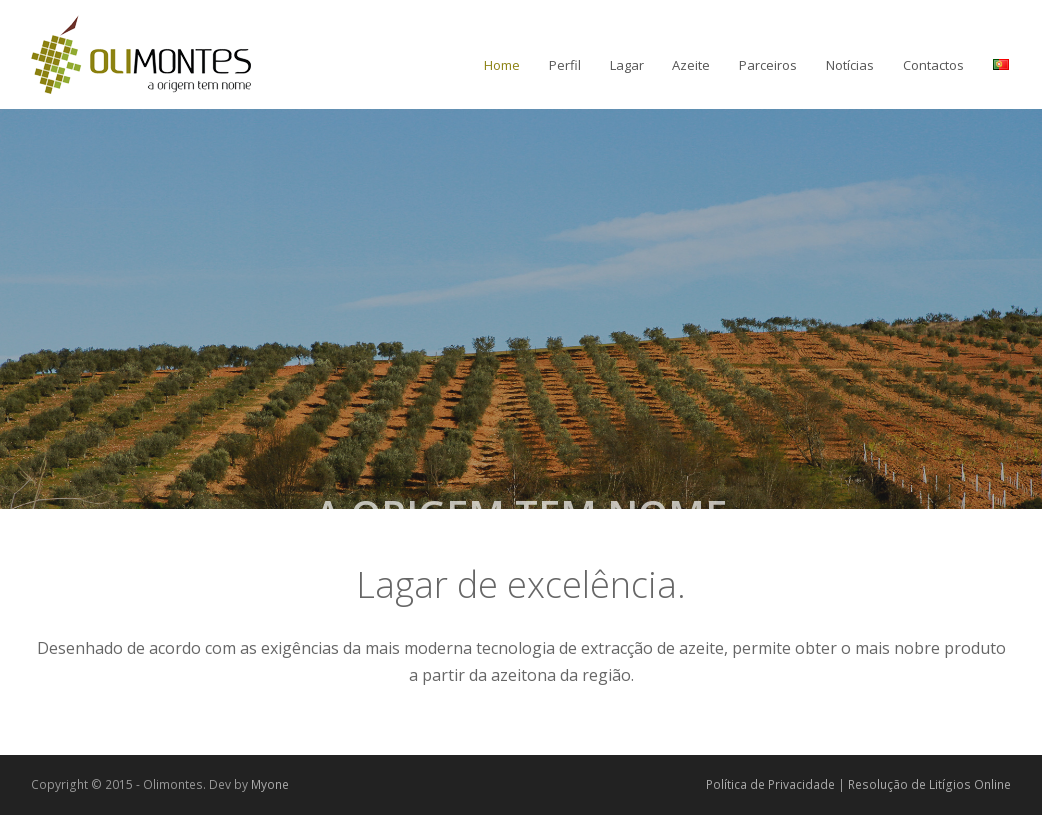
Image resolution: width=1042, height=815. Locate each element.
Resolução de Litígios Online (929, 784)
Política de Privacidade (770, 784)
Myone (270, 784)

...

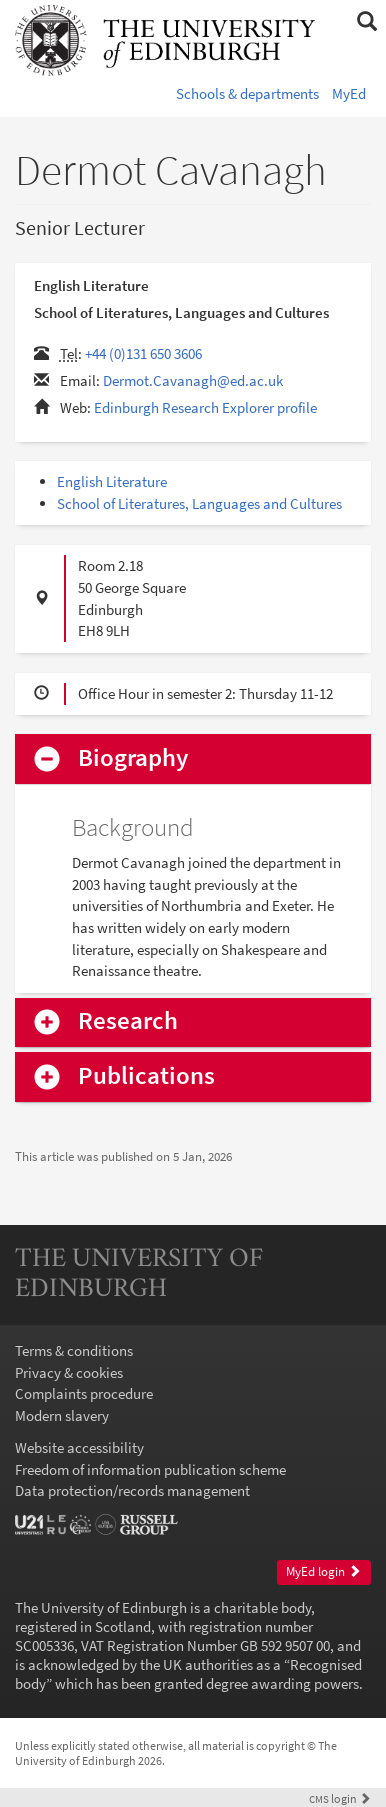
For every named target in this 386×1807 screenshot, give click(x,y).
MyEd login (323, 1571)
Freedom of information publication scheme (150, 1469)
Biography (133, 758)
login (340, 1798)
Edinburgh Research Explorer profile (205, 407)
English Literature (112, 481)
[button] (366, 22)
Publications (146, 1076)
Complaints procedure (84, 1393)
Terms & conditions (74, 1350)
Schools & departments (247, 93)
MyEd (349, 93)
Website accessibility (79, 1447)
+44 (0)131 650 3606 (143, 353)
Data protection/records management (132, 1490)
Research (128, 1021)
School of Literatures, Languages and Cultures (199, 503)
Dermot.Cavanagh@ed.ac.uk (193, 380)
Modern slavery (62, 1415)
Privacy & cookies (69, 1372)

# Problem
Would you retype the lines above from the one with "Data protection/records management" down to the one with "Privacy & cookies (69, 1372)", word for word, both ends included and no other lines?

# Result for this exercise
Data protection/records management (132, 1490)
Research (128, 1021)
School of Literatures, Languages and Cultures (199, 503)
Dermot.Cavanagh@ed.ac.uk (193, 380)
Modern slavery (62, 1415)
Privacy & cookies (69, 1372)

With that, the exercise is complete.